IHU On-Line – Em relação à moradia social, o governo brasileiro investe em programas como Minha Casa, Minha Vida. Como vê essas políticas públicas de assistência à moradia social? Elas garantem o acesso a uma habitação adequada?

Luciana Ferrara – Em paralelo à formulação do Plano Nacional de Habitação e da estruturação do Sistema Nacional de Habitação, o governo lançou o programa de financiamento Minha Casa, Minha Vida, anunciado como uma medida de duplo objetivo: medida anticrise econômica e medida social.

O financiamento do MCMV se estrutura por faixas de renda e contém uma novidade importante que é o subsídio para famílias que têm uma renda entre zero e três salários mínimos. Acima de três salários mínimos o financiamento é voltado para a habitação de mercado, ou seja, muitas empresas que antes não trabalhavam com a provisão de habitação de baixa renda, hoje estão produzindo com o financiamento do Estado.
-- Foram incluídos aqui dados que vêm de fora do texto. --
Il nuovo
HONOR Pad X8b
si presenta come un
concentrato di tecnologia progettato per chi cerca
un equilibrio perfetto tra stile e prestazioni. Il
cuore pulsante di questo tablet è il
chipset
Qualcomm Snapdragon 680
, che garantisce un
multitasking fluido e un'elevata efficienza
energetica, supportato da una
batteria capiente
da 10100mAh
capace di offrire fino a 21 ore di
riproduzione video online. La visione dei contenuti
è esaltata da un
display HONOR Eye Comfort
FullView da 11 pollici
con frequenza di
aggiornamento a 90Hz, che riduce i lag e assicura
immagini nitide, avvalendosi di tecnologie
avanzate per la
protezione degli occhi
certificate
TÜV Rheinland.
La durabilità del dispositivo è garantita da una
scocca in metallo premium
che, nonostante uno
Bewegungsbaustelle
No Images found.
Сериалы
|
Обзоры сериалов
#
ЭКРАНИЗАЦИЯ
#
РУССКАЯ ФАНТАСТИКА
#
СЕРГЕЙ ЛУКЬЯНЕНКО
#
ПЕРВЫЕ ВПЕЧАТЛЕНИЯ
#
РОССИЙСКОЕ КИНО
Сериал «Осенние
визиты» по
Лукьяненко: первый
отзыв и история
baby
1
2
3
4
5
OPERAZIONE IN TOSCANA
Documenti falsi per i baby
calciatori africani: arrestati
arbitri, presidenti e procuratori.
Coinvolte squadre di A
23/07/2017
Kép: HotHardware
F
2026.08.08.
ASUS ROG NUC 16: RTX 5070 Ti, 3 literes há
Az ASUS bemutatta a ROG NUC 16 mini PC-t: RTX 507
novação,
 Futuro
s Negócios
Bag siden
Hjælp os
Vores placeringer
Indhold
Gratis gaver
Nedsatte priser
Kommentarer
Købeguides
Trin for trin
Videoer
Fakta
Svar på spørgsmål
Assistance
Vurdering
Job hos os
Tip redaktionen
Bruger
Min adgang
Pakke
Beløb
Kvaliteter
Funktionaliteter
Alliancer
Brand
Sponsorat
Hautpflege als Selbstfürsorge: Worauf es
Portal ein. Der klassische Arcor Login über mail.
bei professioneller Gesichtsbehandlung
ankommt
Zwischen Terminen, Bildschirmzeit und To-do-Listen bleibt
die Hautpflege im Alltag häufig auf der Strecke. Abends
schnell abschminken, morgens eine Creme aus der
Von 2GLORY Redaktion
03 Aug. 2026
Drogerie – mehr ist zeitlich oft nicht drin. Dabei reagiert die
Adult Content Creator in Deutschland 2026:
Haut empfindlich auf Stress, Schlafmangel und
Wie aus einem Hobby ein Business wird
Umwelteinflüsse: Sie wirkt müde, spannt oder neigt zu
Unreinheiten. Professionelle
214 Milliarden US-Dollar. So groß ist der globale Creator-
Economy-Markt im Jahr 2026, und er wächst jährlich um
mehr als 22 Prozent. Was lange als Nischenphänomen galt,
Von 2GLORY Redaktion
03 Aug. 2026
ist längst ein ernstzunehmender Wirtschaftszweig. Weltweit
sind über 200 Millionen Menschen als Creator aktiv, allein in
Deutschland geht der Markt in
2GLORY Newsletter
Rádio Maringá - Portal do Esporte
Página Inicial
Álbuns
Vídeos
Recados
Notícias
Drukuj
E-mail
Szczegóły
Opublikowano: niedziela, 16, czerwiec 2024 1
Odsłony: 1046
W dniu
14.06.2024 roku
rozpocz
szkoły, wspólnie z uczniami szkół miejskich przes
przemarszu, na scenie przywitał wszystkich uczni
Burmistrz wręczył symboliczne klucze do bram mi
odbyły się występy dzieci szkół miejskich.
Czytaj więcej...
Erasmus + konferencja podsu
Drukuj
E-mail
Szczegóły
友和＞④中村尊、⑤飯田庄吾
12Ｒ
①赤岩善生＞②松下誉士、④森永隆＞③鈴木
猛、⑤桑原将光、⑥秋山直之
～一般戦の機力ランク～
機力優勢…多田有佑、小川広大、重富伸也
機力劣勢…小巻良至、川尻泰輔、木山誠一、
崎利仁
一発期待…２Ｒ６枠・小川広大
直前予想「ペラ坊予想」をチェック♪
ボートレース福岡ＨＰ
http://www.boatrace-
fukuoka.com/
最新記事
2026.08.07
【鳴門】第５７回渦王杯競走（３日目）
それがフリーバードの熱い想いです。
Do ponto de vista urbanístico, o foco da crítica recai sobre o modelo de ocupação do que está sendo construído. Em São Paulo, por exemplo, praticamente não existem mais grandes terrenos nos bairros centrais e onde o preço é muito mais alto. Por isso as empresas têm adquirido grandes terrenos muito distantes ou pouco conectados com a malha urbanizada. Ou seja, estamos reproduzindo o modelo dos grandes conjuntos monofuncionais criticados desde o BNH. Apesar de se tratar de avanço importante em termos de financiamento, não temos visto uma melhoria na qualidade urbanística desses empreendimentos. E as empresas de construção visam o lucro, acima de qualquer coisa. Estão sendo construídos conjuntos habitacionais em áreas periféricas, inclusive em cidades em que ainda há terrenos propícios de serem edificados próximos ao centro, mas isso não está sendo feito. Recentemente, as normas que regem o MCMV têm admitido novas possibilidades, como a construção de edifícios mistos (com comércio no térreo). Mas ainda não se vê uma mudança qualitativa na produção, e isso vale para o país inteiro.